The Registrar of PCN, Elijah Mohammed, said the journey to achieving the pharmacy consultant cadre was arduous and challenging.

He said it, therefore, behooved on practitioners to prove that the cadre was expedient for the progress and future of pharmacy in Nigeria.

Mohammed further said the council, as the regulator of pharmacy education, training and practice in the country, was committed to providing the needed environment for good consultancy practice.

The Chairman of the Governing Council of PCN, Prof Ahmed Tijjani Mora, said the Head of Civil Service of the Federation had on September 11, 2020, released a circular approving the scheme of service for pharmacist consultant cadre in the civil service.

Prof Mora revealed that the PCN had 14 years earlier received a report on the issue from its visitation panel to WAPCP.

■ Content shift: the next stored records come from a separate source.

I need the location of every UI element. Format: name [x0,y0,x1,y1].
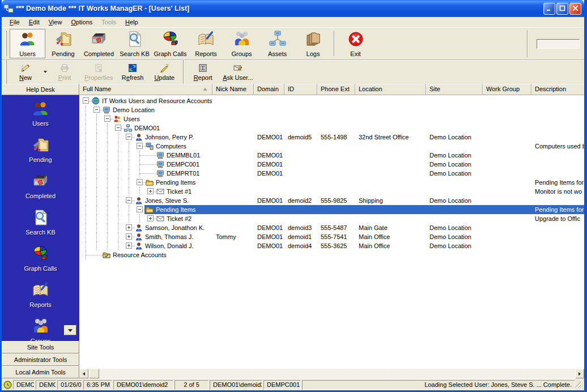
menu-file[interactable]: File [5,18,24,26]
tree-row-smith-thomas-j[interactable]: Smith, Thomas J.TommyDEMO01demoid1555-75… [79,232,584,241]
toolbar-button-ask-user[interactable]: Ask User... [219,62,257,83]
expand-icon[interactable] [126,242,132,249]
toolbar-button-graph-calls[interactable]: Graph Calls [152,29,188,58]
tree-guide-line [129,151,129,160]
collapse-icon[interactable] [137,143,143,149]
expand-icon[interactable] [147,188,154,194]
graphcalls-icon [32,245,50,264]
toolbar-button-report[interactable]: Report [187,62,219,83]
column-header-full-name[interactable]: Full Name [79,84,212,95]
tree-row-wilson-donald-j[interactable]: Wilson, Donald J.DEMO01demoid4555-3625Ma… [79,241,584,250]
maximize-button[interactable] [556,3,568,15]
menu-tools[interactable]: Tools [97,18,121,26]
expand-icon[interactable] [126,224,132,231]
sidebar-scroll-down-button[interactable] [64,325,76,335]
collapse-icon[interactable] [126,197,132,203]
sidebar-item-search-kb[interactable]: Search KB [2,208,79,236]
scroll-right-button[interactable] [575,369,584,378]
toolbar-button-print[interactable]: Print [49,62,80,83]
toolbar-button-pending[interactable]: Pending [45,29,81,58]
tree-row-pending-items[interactable]: Pending ItemsPending Items for [79,205,584,214]
menu-view[interactable]: View [44,18,67,26]
sidebar-item-graph-calls[interactable]: Graph Calls [2,245,79,272]
collapse-icon[interactable] [104,116,110,122]
folder-icon [146,206,154,214]
sidebar-group-site-tools[interactable]: Site Tools [2,341,79,353]
sidebar-group-local-admin-tools[interactable]: Local Admin Tools [2,366,79,378]
toolbar-button-completed[interactable]: Completed [81,29,117,58]
sidebar-item-completed[interactable]: Completed [2,172,79,199]
toolbar-button-assets[interactable]: Assets [260,29,295,58]
menu-help[interactable]: Help [121,18,143,26]
close-button[interactable] [569,3,581,15]
minimize-icon [546,3,552,14]
cell-id: demoid2 [284,197,317,204]
tree-guide-line [86,123,86,133]
tree-row-demo01[interactable]: DEMO01 [79,123,584,133]
sidebar-item-reports[interactable]: Reports [2,281,79,308]
expand-icon[interactable] [147,215,154,221]
sidebar-group-administrator-tools[interactable]: Administrator Tools [2,353,79,366]
tree-guide-line [107,232,108,241]
tree-row-demprt01[interactable]: DEMPRT01DEMO01Demo Location [79,169,584,178]
tree-row-pending-items[interactable]: Pending ItemsPending Items for [79,178,584,187]
toolbar-button-refresh[interactable]: Refresh [117,62,148,83]
toolbar-button-exit[interactable]: Exit [338,29,373,58]
toolbar-button-reports[interactable]: Reports [188,29,224,58]
toolbar-button-search-kb[interactable]: Search KB [117,29,152,58]
menu-options[interactable]: Options [66,18,97,26]
quick-field[interactable] [537,39,580,49]
tree-row-it-works-users-and-resource-accounts[interactable]: IT Works Users and Resource Accounts [79,96,584,105]
menu-edit[interactable]: Edit [24,18,44,26]
horizontal-scrollbar[interactable] [79,369,584,378]
column-header-location[interactable]: Location [355,84,426,95]
column-header-description[interactable]: Description [531,84,584,95]
column-header-id[interactable]: ID [284,84,317,95]
app-window: *** Demo Mode *** IT Works ManagER - [Us… [0,0,587,392]
sidebar-item-pending[interactable]: Pending [2,136,79,163]
tree-stub-line [86,255,103,255]
sidebar-header-help-desk[interactable]: Help Desk [2,84,79,95]
scrollbar-thumb[interactable] [89,369,99,378]
collapse-icon[interactable] [126,134,132,140]
tree-row-demmbl01[interactable]: DEMMBL01DEMO01Demo Location [79,151,584,160]
sidebar-item-users[interactable]: Users [2,100,79,127]
scroll-left-button[interactable] [79,369,88,378]
tree-row-computers[interactable]: ComputersComputers used b [79,142,584,151]
tree-row-demo-location[interactable]: Demo Location [79,105,584,114]
column-headers: Full NameNick NameDomainIDPhone ExtLocat… [79,84,584,95]
toolbar-button-users[interactable]: Users [10,29,45,58]
tree-row-users[interactable]: Users [79,114,584,123]
column-header-domain[interactable]: Domain [254,84,284,95]
tree-row-samson-jonathon-k[interactable]: Samson, Jonathon K.DEMO01demoid3555-5487… [79,223,584,232]
tree-row-jones-steve-s[interactable]: Jones, Steve S.DEMO01demoid2555-9825Ship… [79,196,584,205]
toolbar-grip[interactable] [5,59,7,84]
collapse-icon[interactable] [115,125,121,131]
column-header-work-group[interactable]: Work Group [483,84,531,95]
tree-row-johnson-perry-p[interactable]: Johnson, Perry P.DEMO01demoid5555-149832… [79,133,584,142]
tree-row-resource-accounts[interactable]: Resource Accounts [79,250,584,259]
cell-location: Shipping [355,197,426,204]
collapse-icon[interactable] [83,97,89,104]
toolbar-button-label: Update [154,74,174,81]
status-segment: DEMO [36,380,56,390]
toolbar-button-new[interactable]: New [10,62,41,83]
column-header-nick-name[interactable]: Nick Name [212,84,254,95]
new-dropdown-button[interactable] [41,62,49,83]
column-header-phone-ext[interactable]: Phone Ext [317,84,355,95]
toolbar-grip[interactable] [5,31,7,56]
toolbar-button-logs[interactable]: Logs [295,29,331,58]
tree-row-ticket-2[interactable]: Ticket #2Upgrade to Offic [79,214,584,223]
expand-icon[interactable] [126,233,132,240]
tree-row-ticket-1[interactable]: Ticket #1Monitor is not wo [79,187,584,196]
minimize-button[interactable] [543,3,555,15]
toolbar-button-properties[interactable]: Properties [80,62,117,83]
collapse-icon[interactable] [137,179,143,185]
toolbar-button-update[interactable]: Update [148,62,180,83]
tree-row-dempc001[interactable]: DEMPC001DEMO01Demo Location [79,160,584,169]
collapse-icon[interactable] [137,206,143,212]
tree-guide-line [86,223,86,232]
column-header-site[interactable]: Site [426,84,483,95]
toolbar-button-groups[interactable]: Groups [224,29,260,58]
collapse-icon[interactable] [93,106,100,113]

He revealed that PCN was organising series of workshops in Lagos, Enugu and Kaduna to induct its fellows that were now approved consultants as they officially began a new phase of their professional practice in the federal, state and local governments, as well as in the private sector.

Asked if the new cadre would cause disharmony with other health professionals, the Chairman of WAPCP, Nigeria chapter, Dr Chijioke Onyia, said it was not supposed to cause any conflict of interest or disharmony because the global norm was collaborative healthcare; where each played his or her own designated role in the management of a patient.